Exercise requirements » Although the records include pictures, the copy should not; write out exactly the lines from the first through the line with "empresarios con suerte. Según investigadores".

Transcribed page contents
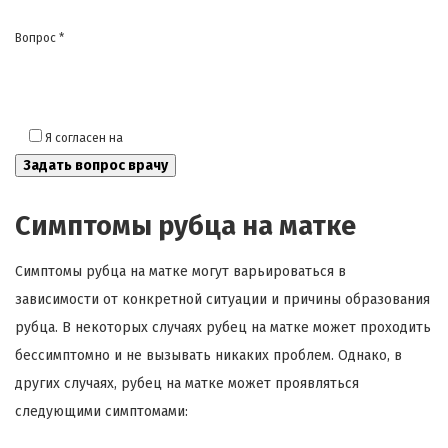
Вопрос *
Я согласен на
обработку моих персональных данных
Симптомы рубца на матке
Симптомы рубца на матке могут варьироваться в
зависимости от конкретной ситуации и причины образования
рубца. В некоторых случаях рубец на матке может проходить
бессимптомно и не вызывать никаких проблем. Однако, в
других случаях, рубец на матке может проявляться
следующими симптомами:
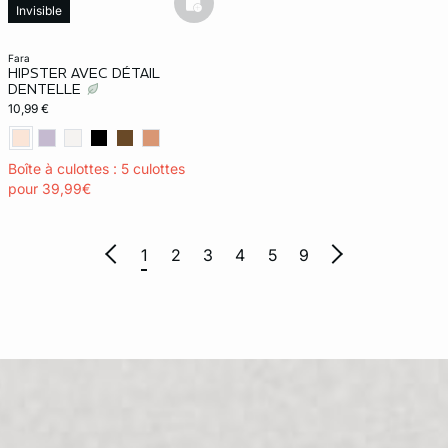
basketfull
Invisible
fara
HIPSTER AVEC DÉTAIL
DENTELLE
10,99 €
Boîte à culottes : 5 culottes
pour 39,99€
1
2
3
4
5
9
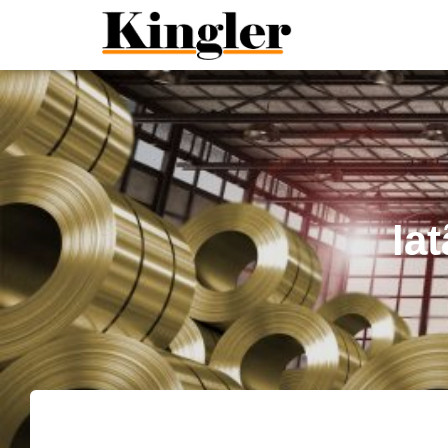
"
"
la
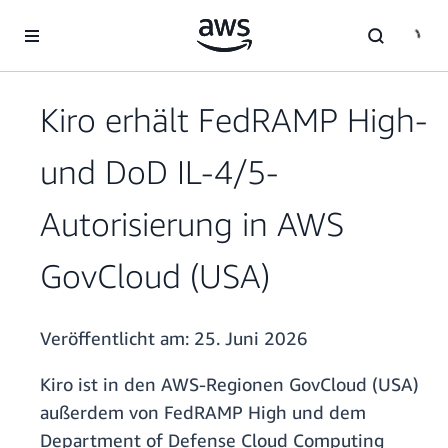
Überspringen zum Hauptinhalt
Kiro erhält FedRAMP High-
und DoD IL-4/5-
Autorisierung in AWS
GovCloud (USA)
Veröffentlicht am:
25. Juni 2026
Kiro ist in den AWS-Regionen GovCloud (USA)
außerdem von FedRAMP High und dem
Department of Defense Cloud Computing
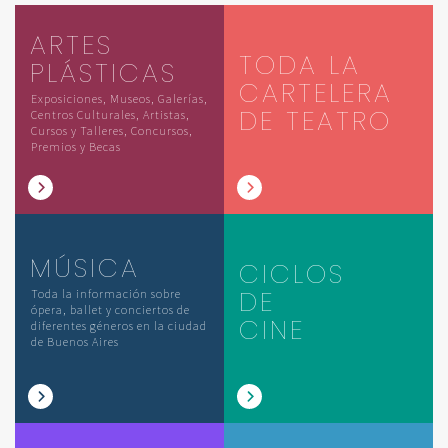
ARTES
TODA LA
PLÁSTICAS
CARTELERA
Exposiciones, Museos, Galerías,
DE TEATRO
Centros Culturales, Artistas,
Cursos y Talleres, Concursos,
Premios y Becas
MÚSICA
CICLOS
DE
Toda la información sobre
ópera, ballet y conciertos de
CINE
diferentes géneros en la ciudad
de Buenos Aires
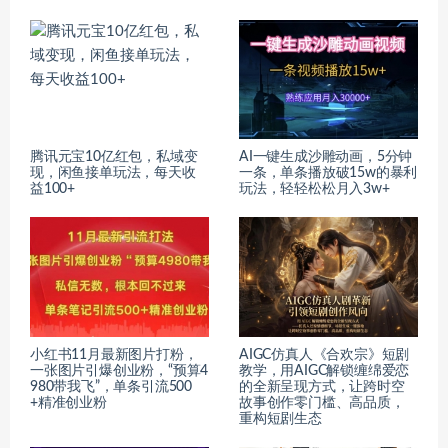
腾讯元宝10亿红包，私域变
AI一键生成沙雕动画，5分钟
现，闲鱼接单玩法，每天收
一条，单条播放破15w的暴利
益100+
玩法，轻轻松松月入3w+
小红书11月最新图片打粉，
AIGC仿真人《合欢宗》短剧
一张图片引爆创业粉，“预算4
教学，用AIGC解锁缠绵爱恋
980带我飞”，单条引流500
的全新呈现方式，让跨时空
+精准创业粉
故事创作零门槛、高品质，
重构短剧生态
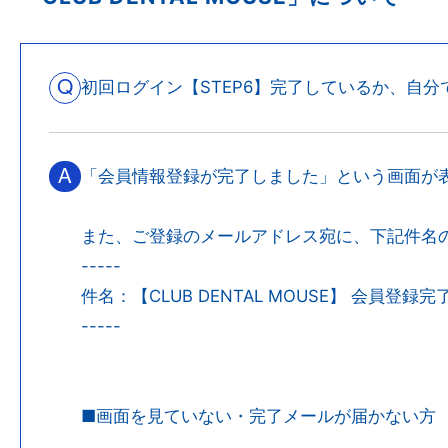
Q
初回ログイン【STEP6】完了しているか、自
A
「会員情報登録が完了しました」という画面が
また、ご登録のメールアドレス宛に、下記件名
-----
件名：【CLUB DENTAL MOUSE】 会員登録
-----
■画面を見ていない・完了メールが届かない方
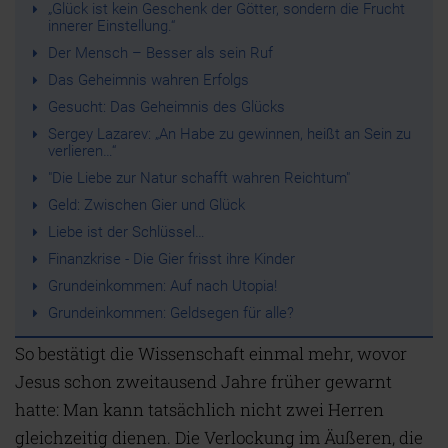
„Glück ist kein Geschenk der Götter, sondern die Frucht
innerer Einstellung.“
Der Mensch – Besser als sein Ruf
Das Geheimnis wahren Erfolgs
Gesucht: Das Geheimnis des Glücks
Sergey Lazarev: „An Habe zu gewinnen, heißt an Sein zu
verlieren…“
"Die Liebe zur Natur schafft wahren Reichtum"
Geld: Zwischen Gier und Glück
Liebe ist der Schlüssel…
Finanzkrise - Die Gier frisst ihre Kinder
Grundeinkommen: Auf nach Utopia!
Grundeinkommen: Geldsegen für alle?
So bestätigt die Wissenschaft einmal mehr, wovor
Jesus schon zweitausend Jahre früher gewarnt
hatte: Man kann tatsächlich nicht zwei Herren
gleichzeitig dienen. Die Verlockung im Äußeren, die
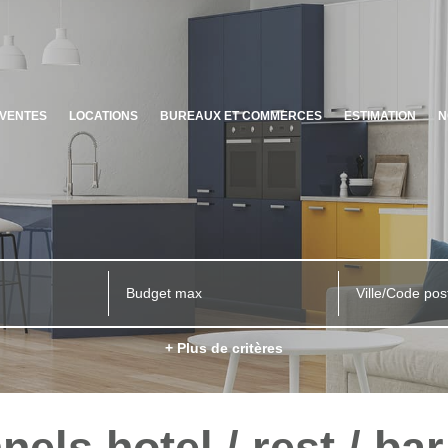
VENTES
LOCATIONS
BUREAUX ET COMMERCES
ESTIMATION
N
Ville/Code pos
+ Plus de critères
els hotel / rest / ba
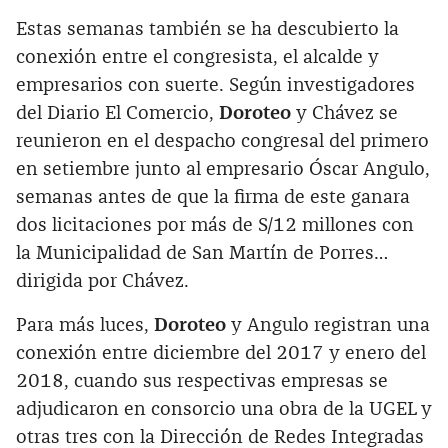
Estas semanas también se ha descubierto la
conexión entre el congresista, el alcalde y
empresarios con suerte. Según investigadores
del Diario El Comercio,
Doroteo
y Chávez se
reunieron en el despacho congresal del primero
en setiembre junto al empresario Óscar Angulo,
semanas antes de que la firma de este ganara
dos licitaciones por más de S/12 millones con
la Municipalidad de San Martín de Porres…
dirigida por Chávez.
Para más luces,
Doroteo
y Angulo registran una
conexión entre diciembre del 2017 y enero del
2018, cuando sus respectivas empresas se
adjudicaron en consorcio una obra de la UGEL y
otras tres con la Dirección de Redes Integradas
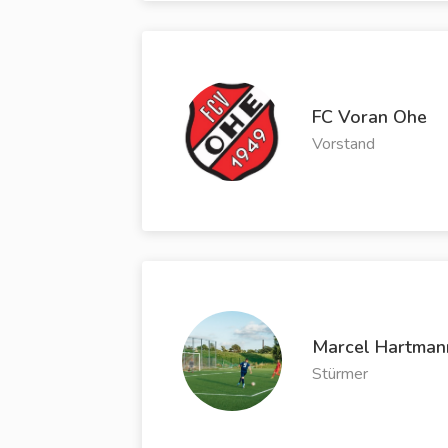
FC Voran Ohe
Vorstand
Marcel Hartman
Stürmer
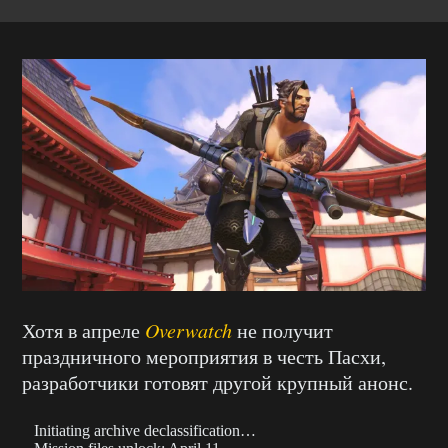
Хотя в апреле
Overwatch
не получит
праздничного мероприятия в честь Пасхи,
разработчики готовят другой крупный анонс.
Initiating archive declassification…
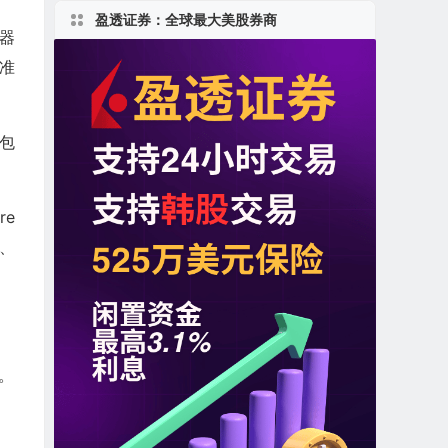
盈透证券：全球最大美股券商
速器
准
包
re
C、
营。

Solution »
Вопрос *
Я согласен на
обработку моих персональных данных
Симптомы рубца на матке
Симптомы рубца на матке могут варьироваться в
зависимости от конкретной ситуации и причины образования
рубца. В некоторых случаях рубец на матке может проходить
бессимптомно и не вызывать никаких проблем. Однако, в
других случаях, рубец на матке может проявляться
следующими симптомами:
basketfull
Invisible
fara
HIPSTER AVEC DÉTAIL
DENTELLE
10,99 €
Boîte à culottes : 5 culottes
pour 39,99€
1
2
3
4
5
9
"
"
la
Überspringen zum Hauptinhalt
Kiro erhält FedRAMP High-
und DoD IL-4/5-
Autorisierung in AWS
GovCloud (USA)
Veröffentlicht am:
25. Juni 2026
Kiro ist in den AWS-Regionen GovCloud (USA)
außerdem von FedRAMP High und dem
Department of Defense Cloud Computing
ARTES
TODA LA
PLÁSTICAS
CARTELERA
Exposiciones, Museos, Galerías,
DE TEATRO
Centros Culturales, Artistas,
Cursos y Talleres, Concursos,
Premios y Becas
MÚSICA
CICLOS
DE
Toda la información sobre
ópera, ballet y conciertos de
CINE
diferentes géneros en la ciudad
de Buenos Aires
腾讯元宝10亿红包，私域变
AI一键生成沙雕动画，5分钟
现，闲鱼接单玩法，每天收
一条，单条播放破15w的暴利
益100+
玩法，轻轻松松月入3w+
小红书11月最新图片打粉，
AIGC仿真人《合欢宗》短剧
一张图片引爆创业粉，“预算4
教学，用AIGC解锁缠绵爱恋
980带我飞”，单条引流500
的全新呈现方式，让跨时空
+精准创业粉
故事创作零门槛、高品质，
重构短剧生态
Q
初回ログイン【STEP6】完了しているか、自
A
「会員情報登録が完了しました」という画面が
また、ご登録のメールアドレス宛に、下記件名
-----
件名：【CLUB DENTAL MOUSE】 会員登録
-----
■画面を見ていない・完了メールが届かない方
„Glück ist kein Geschenk der Götter, sondern die Frucht
innerer Einstellung.“
Der Mensch – Besser als sein Ruf
Das Geheimnis wahren Erfolgs
Gesucht: Das Geheimnis des Glücks
Sergey Lazarev: „An Habe zu gewinnen, heißt an Sein zu
verlieren…“
"Die Liebe zur Natur schafft wahren Reichtum"
Geld: Zwischen Gier und Glück
Liebe ist der Schlüssel…
Finanzkrise - Die Gier frisst ihre Kinder
Grundeinkommen: Auf nach Utopia!
Grundeinkommen: Geldsegen für alle?
So bestätigt die Wissenschaft einmal mehr, wovor
Jesus schon zweitausend Jahre früher gewarnt
hatte: Man kann tatsächlich nicht zwei Herren
gleichzeitig dienen. Die Verlockung im Äußeren, die
VENTES
LOCATIONS
BUREAUX ET COMMERCES
ESTIMATION
N
Ville/Code pos
+ Plus de critères
els hotel / rest / ba
Estas semanas también se ha descubierto la
conexión entre el congresista, el alcalde y
empresarios con suerte. Según investigadores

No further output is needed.